EXERCISE DETAILS:
Each entry should be printed exactly, with its images omitted.

**** DATA EXTRACT ****

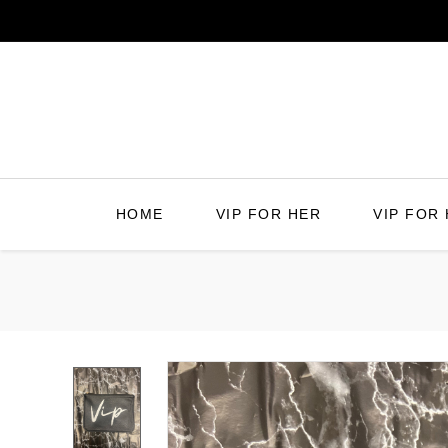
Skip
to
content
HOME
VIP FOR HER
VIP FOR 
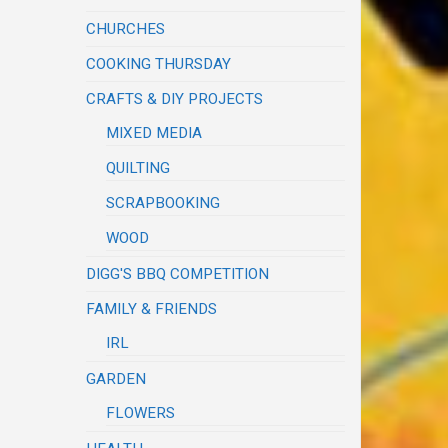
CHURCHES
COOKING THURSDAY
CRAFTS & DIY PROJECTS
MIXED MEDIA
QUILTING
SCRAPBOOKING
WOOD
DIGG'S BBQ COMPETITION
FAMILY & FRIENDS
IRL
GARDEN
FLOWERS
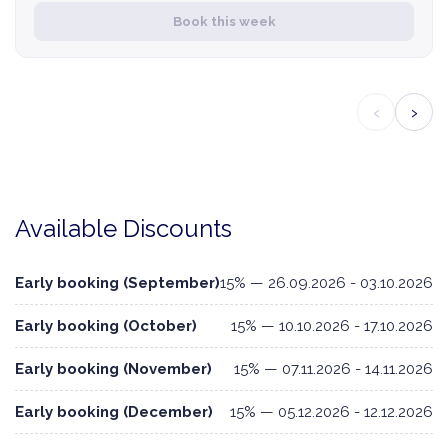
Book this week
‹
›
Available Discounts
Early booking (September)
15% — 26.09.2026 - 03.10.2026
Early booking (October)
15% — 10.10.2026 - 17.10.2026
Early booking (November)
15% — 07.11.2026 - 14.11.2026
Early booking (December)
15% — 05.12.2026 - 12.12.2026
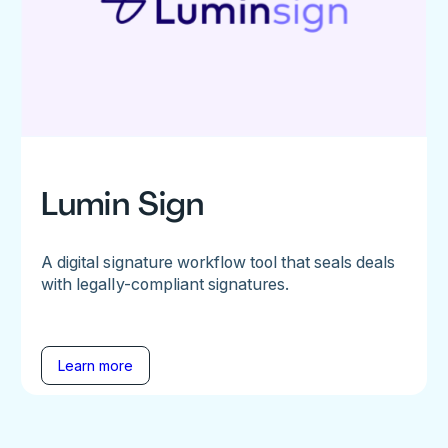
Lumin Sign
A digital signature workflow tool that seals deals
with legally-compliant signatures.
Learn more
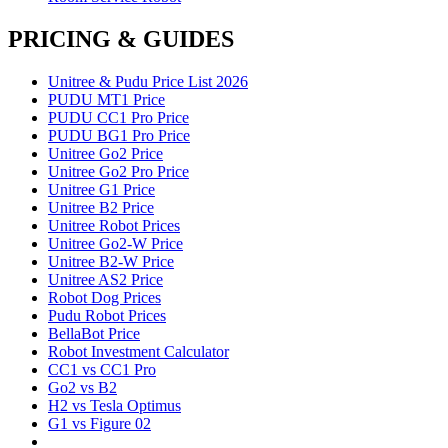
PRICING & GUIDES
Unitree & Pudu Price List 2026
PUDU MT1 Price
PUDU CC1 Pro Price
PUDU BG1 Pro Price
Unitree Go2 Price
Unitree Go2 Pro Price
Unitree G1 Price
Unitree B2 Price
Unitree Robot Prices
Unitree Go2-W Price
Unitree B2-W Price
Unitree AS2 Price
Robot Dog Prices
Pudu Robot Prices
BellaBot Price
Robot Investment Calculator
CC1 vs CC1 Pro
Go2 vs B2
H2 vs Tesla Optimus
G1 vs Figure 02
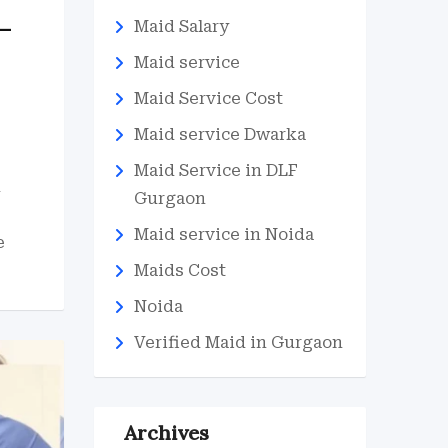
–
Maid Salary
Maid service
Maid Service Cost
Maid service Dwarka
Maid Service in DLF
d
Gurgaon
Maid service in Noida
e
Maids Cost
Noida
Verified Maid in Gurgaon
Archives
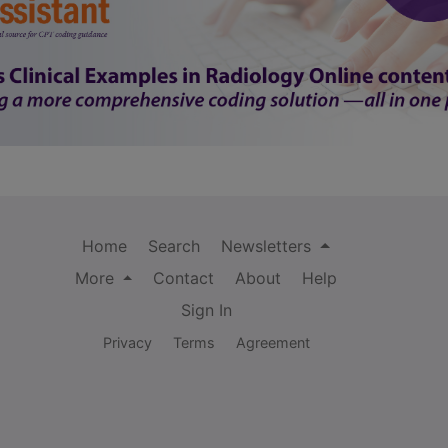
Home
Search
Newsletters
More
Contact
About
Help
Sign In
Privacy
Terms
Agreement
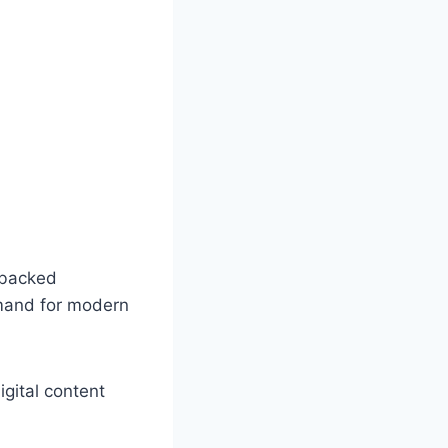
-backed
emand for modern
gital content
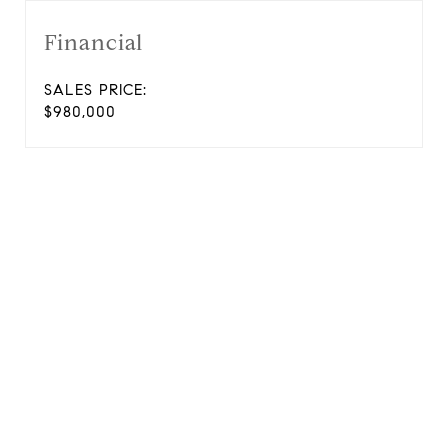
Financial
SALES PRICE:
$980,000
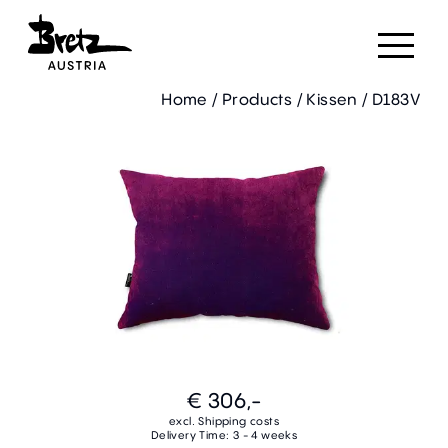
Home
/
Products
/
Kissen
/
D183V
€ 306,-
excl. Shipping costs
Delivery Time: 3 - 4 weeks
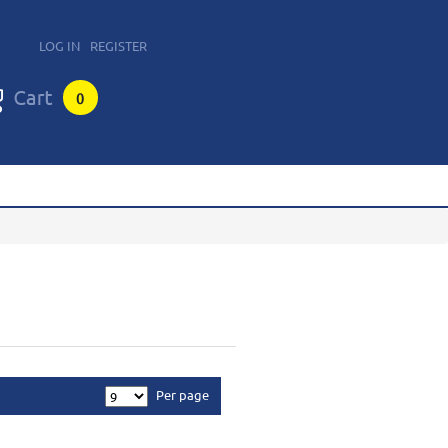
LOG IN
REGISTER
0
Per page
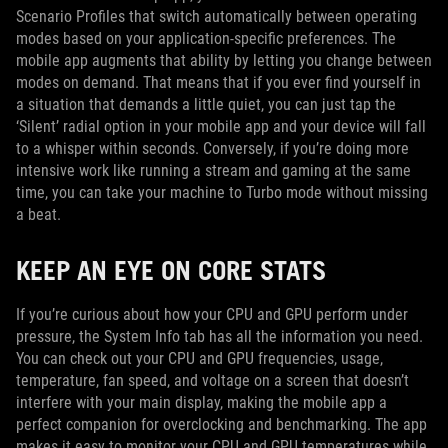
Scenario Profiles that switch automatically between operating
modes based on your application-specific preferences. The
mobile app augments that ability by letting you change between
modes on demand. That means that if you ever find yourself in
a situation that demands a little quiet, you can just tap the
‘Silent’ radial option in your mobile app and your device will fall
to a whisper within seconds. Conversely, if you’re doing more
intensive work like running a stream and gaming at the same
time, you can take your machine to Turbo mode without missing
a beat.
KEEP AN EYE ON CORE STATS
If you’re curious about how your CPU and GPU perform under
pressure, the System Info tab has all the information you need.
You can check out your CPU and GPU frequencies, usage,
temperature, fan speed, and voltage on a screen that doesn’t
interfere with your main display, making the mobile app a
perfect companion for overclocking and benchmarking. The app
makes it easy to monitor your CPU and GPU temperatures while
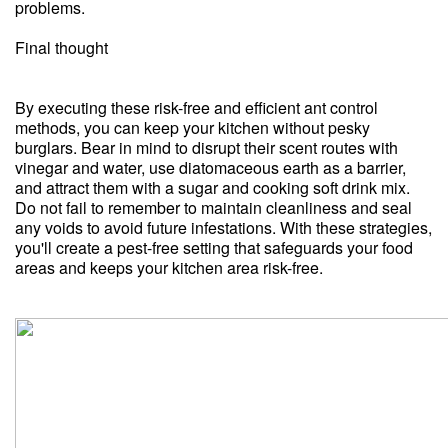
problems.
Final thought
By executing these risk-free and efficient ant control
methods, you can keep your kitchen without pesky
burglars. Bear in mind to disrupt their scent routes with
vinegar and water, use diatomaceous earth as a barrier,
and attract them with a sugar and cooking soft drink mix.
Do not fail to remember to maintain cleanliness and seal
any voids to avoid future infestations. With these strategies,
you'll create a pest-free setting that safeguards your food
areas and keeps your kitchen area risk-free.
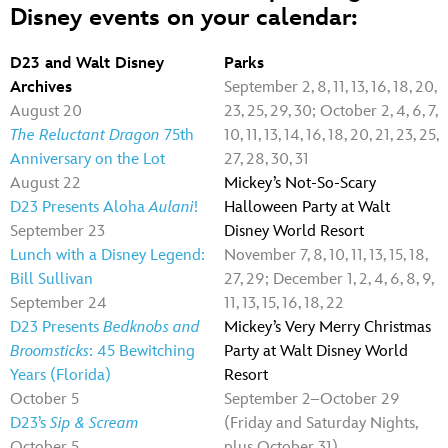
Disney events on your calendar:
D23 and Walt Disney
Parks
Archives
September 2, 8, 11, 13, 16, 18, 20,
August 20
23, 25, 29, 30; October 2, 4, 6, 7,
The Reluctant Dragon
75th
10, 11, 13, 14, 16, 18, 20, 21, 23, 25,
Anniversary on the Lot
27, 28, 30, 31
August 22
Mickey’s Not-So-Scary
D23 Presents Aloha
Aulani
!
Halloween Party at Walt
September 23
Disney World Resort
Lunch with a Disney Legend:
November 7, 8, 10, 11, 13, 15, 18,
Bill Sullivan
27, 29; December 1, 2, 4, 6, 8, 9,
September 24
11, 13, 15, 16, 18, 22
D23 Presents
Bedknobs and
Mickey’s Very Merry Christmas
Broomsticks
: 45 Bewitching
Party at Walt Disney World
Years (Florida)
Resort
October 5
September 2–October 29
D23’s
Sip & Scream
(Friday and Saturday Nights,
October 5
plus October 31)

****

WRITTEN SOLUTION:
Skip
to
content
HOME
VIP FOR HER
VIP FOR 
CHURCHES
COOKING THURSDAY
CRAFTS & DIY PROJECTS
MIXED MEDIA
QUILTING
SCRAPBOOKING
WOOD
DIGG'S BBQ COMPETITION
FAMILY & FRIENDS
IRL
GARDEN
FLOWERS
Book this week
‹
›
Available Discounts
Early booking (September)
15% — 26.09.2026 - 03.10.2026
Early booking (October)
15% — 10.10.2026 - 17.10.2026
Early booking (November)
15% — 07.11.2026 - 14.11.2026
Early booking (December)
15% — 05.12.2026 - 12.12.2026
Lumin Sign
A digital signature workflow tool that seals deals
with legally-compliant signatures.
Learn more
PRICING & GUIDES
Unitree & Pudu Price List 2026
PUDU MT1 Price
PUDU CC1 Pro Price
PUDU BG1 Pro Price
Unitree Go2 Price
Unitree Go2 Pro Price
Unitree G1 Price
Unitree B2 Price
Unitree Robot Prices
Unitree Go2-W Price
Unitree B2-W Price
Unitree AS2 Price
Robot Dog Prices
Pudu Robot Prices
BellaBot Price
Robot Investment Calculator
CC1 vs CC1 Pro
Go2 vs B2
H2 vs Tesla Optimus
G1 vs Figure 02
–
Maid Salary
Maid service
Maid Service Cost
Maid service Dwarka
Maid Service in DLF
d
Gurgaon
Maid service in Noida
e
Maids Cost
Noida
Verified Maid in Gurgaon
Archives
Home
Search
Newsletters
More
Contact
About
Help
Sign In
Privacy
Terms
Agreement
-backed
emand for modern
gital content
Financial
SALES PRICE:
$980,000
Home
/
Products
/
Kissen
/
D183V
€ 306,-
excl. Shipping costs
Delivery Time: 3 - 4 weeks
LOG IN
REGISTER
0
Per page
Scenario Profiles that switch automatically between operating
modes based on your application-specific preferences. The
mobile app augments that ability by letting you change between
modes on demand. That means that if you ever find yourself in
a situation that demands a little quiet, you can just tap the
‘Silent’ radial option in your mobile app and your device will fall
to a whisper within seconds. Conversely, if you’re doing more
intensive work like running a stream and gaming at the same
time, you can take your machine to Turbo mode without missing
a beat.
KEEP AN EYE ON CORE STATS
If you’re curious about how your CPU and GPU perform under
pressure, the System Info tab has all the information you need.
You can check out your CPU and GPU frequencies, usage,
temperature, fan speed, and voltage on a screen that doesn’t
interfere with your main display, making the mobile app a
perfect companion for overclocking and benchmarking. The app
makes it easy to monitor your CPU and GPU temperatures while
problems.
Final thought
By executing these risk-free and efficient ant control
methods, you can keep your kitchen without pesky
burglars. Bear in mind to disrupt their scent routes with
vinegar and water, use diatomaceous earth as a barrier,
and attract them with a sugar and cooking soft drink mix.
Do not fail to remember to maintain cleanliness and seal
any voids to avoid future infestations. With these strategies,
you'll create a pest-free setting that safeguards your food
areas and keeps your kitchen area risk-free.
Disney events on your calendar:
D23 and Walt Disney
Parks
Archives
September 2, 8, 11, 13, 16, 18, 20,
August 20
23, 25, 29, 30; October 2, 4, 6, 7,
The Reluctant Dragon
75th
10, 11, 13, 14, 16, 18, 20, 21, 23, 25,
Anniversary on the Lot
27, 28, 30, 31
August 22
Mickey’s Not-So-Scary
D23 Presents Aloha
Aulani
!
Halloween Party at Walt
September 23
Disney World Resort
Lunch with a Disney Legend:
November 7, 8, 10, 11, 13, 15, 18,
Bill Sullivan
27, 29; December 1, 2, 4, 6, 8, 9,
September 24
11, 13, 15, 16, 18, 22
D23 Presents
Bedknobs and
Mickey’s Very Merry Christmas
Broomsticks
: 45 Bewitching
Party at Walt Disney World
Years (Florida)
Resort
October 5
September 2–October 29
D23’s
Sip & Scream
(Friday and Saturday Nights,
October 5
plus October 31)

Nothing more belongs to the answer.